The program currently serves breakfast to nearly 200,000 students at 279 schools each day.
It was introduced this school year, with the goal of expanding it to all L.A. Unified School District schools in three years.
Supporters say that the program is necessary because over 553,000 students qualify for a free or reduced-priced breakfast.
However, only 29 percent of students participated in the traditional cafeteria breakfast program.
They also argue that the program has saved thousands of cafeteria worker jobs by making the district eligible for federal funds.
If it’s eliminated, they say, nearly 1,000 cafeteria jobs would be cut immediately.
But the United Teachers of Los Angeles has proved to be less than thrilled about the program.
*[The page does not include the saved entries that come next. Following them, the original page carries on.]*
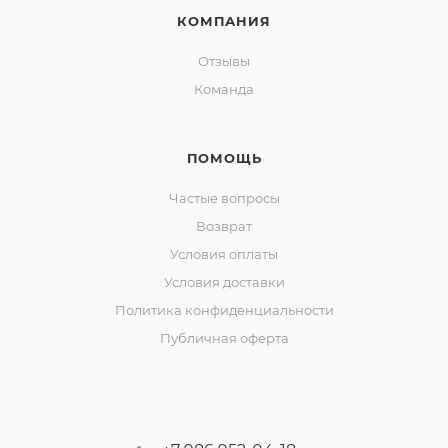
КОМПАНИЯ
Отзывы
Команда
ПОМОЩЬ
Частые вопросы
Возврат
Условия оплаты
Условия доставки
Политика конфиденциальности
Публичная оферта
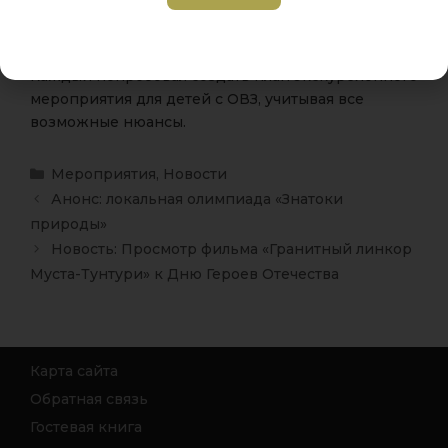
региона, которые занимаются добровольческой
деятельностью, с действующими проектами в
сфере инклюзии.
Каждый попробовал создать план экскурсионного
мероприятия для детей с ОВЗ, учитывая все
возможные нюансы.
Мероприятия
,
Новости
Анонс: локальная олимпиада «Знатоки
природы»
Новость: Просмотр фильма «Гранитный линкор
Муста-Тунтури» к Дню Героев Отечества
Карта сайта
Обратная связь
Гостевая книга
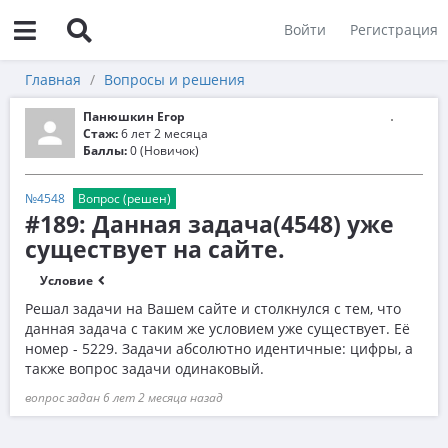
Войти
Регистрация
Главная
Вопросы и решения
Панюшкин Егор
Стаж:
6 лет 2 месяца
Баллы:
0 (Новичок)
№4548
Вопрос (решен)
#189: Данная задача(4548) уже
существует на сайте.
Условие
Решал задачи на Вашем сайте и столкнулся с тем, что
данная задача с таким же условием уже существует. Её
номер - 5229. Задачи абсолютно идентичные: цифры, а
также вопрос задачи одинаковый.
вопрос задан 6 лет 2 месяца назад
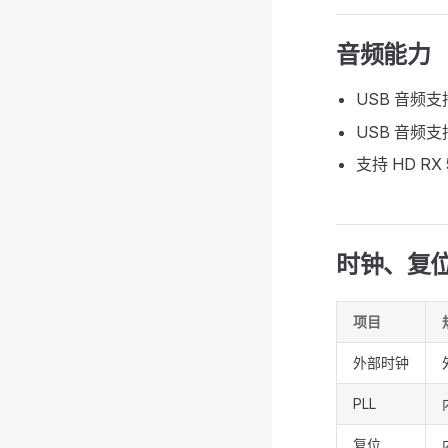
音频能力
USB 音频
USB 音频支
支持 HD RX 
时钟、复
项目
外部时钟
PLL
复位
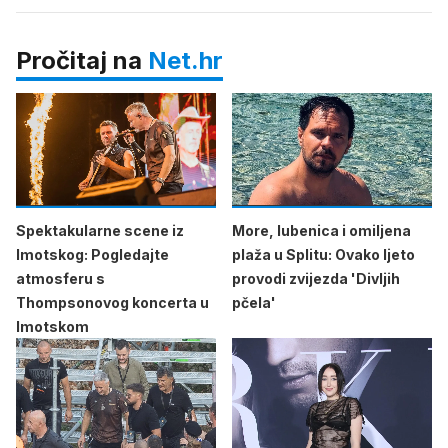
Pročitaj na
Net.hr
Spektakularne scene iz
More, lubenica i omiljena
Imotskog: Pogledajte
plaža u Splitu: Ovako ljeto
atmosferu s
provodi zvijezda 'Divljih
Thompsonovog koncerta u
pčela'
Imotskom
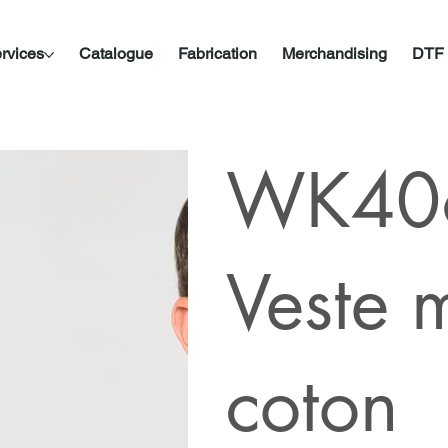
rvices
Catalogue
Fabrication
Merchandising
DTF
WK406
Veste 
coton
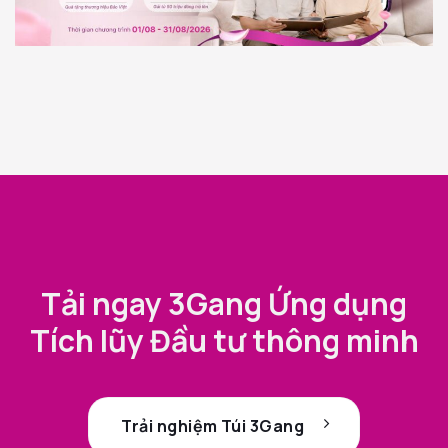
Tải ngay 3Gang Ứng dụng
Tích lũy Đầu tư thông minh
Trải nghiệm Túi 3Gang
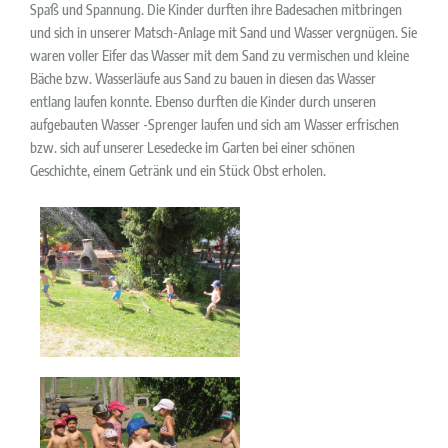
Spaß und Spannung. Die Kinder durften ihre Badesachen mitbringen
und sich in unserer Matsch-Anlage mit Sand und Wasser vergnügen. Sie
waren voller Eifer das Wasser mit dem Sand zu vermischen und kleine
Bäche bzw. Wasserläufe aus Sand zu bauen in diesen das Wasser
entlang laufen konnte. Ebenso durften die Kinder durch unseren
aufgebauten Wasser -Sprenger laufen und sich am Wasser erfrischen
bzw. sich auf unserer Lesedecke im Garten bei einer schönen
Geschichte, einem Getränk und ein Stück Obst erholen.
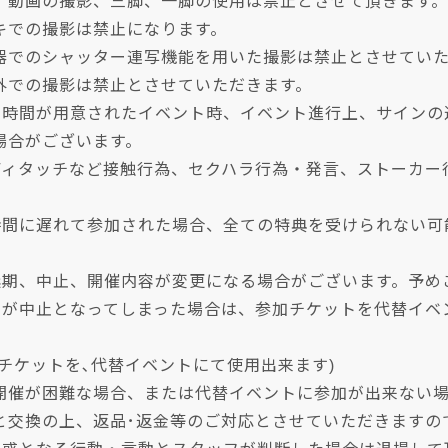
、動画の撮影、三脚、一脚の使用は禁止とさせて頂きます。
キでの撮影は禁止になります。
器でのシャッター連写機能を用いた撮影は禁止とさせてい
外での撮影は禁止とさせていただきます。
る時間が用意されたイベント時、イベント進行上、サインの
場合がございます。
ディタッチなど接触行為、セクハラ行為・発言、ストーカー
時間に遅れて参加された場合、全ての特典を受けられない可
延期、中止、開催内容が変更になる場合がございます。予め
トが中止となってしまった場合は、参加チケットを代替イベ
チケットを､代替イベントにて使用出来ます)
開催が困難な場合、または代替イベントに参加が出来ない
と交換の上、返品･返金等のご対応とさせていただきますの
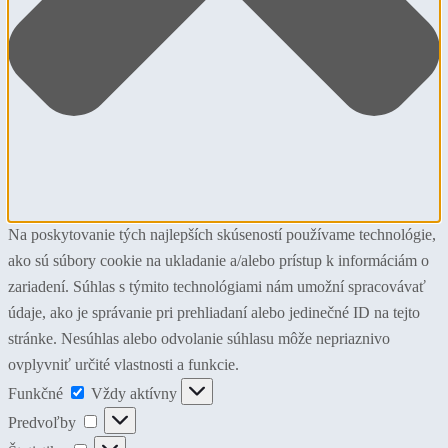
Na poskytovanie tých najlepších skúseností používame technológie,
ako sú súbory cookie na ukladanie a/alebo prístup k informáciám o
zariadení. Súhlas s týmito technológiami nám umožní spracovávať
údaje, ako je správanie pri prehliadaní alebo jedinečné ID na tejto
stránke. Nesúhlas alebo odvolanie súhlasu môže nepriaznivo
ovplyvniť určité vlastnosti a funkcie.
Funkčné
Funkčné
Vždy aktívny
Predvoľby
Predvoľby
Štatistiky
The union says eating in the classroom is messy and takes up valuable learning time.
Superintendent John Deasy has asked the LASUD School Board to reaffirm support for the program.
Deasy has been a vocal supporter of the program, saying children “have a fundamental right to a healthy meal prior to beginning their instructional day.”
He also says the program has brought financial benefits to the district, saving 832 food service positions in 2012-13.
According to Deasy, the program is expected to generate a net income of $6 million for the district this year, which goes into the general fund.
The board is set to vote on the future of Breakfast in the Classroom program on May 14.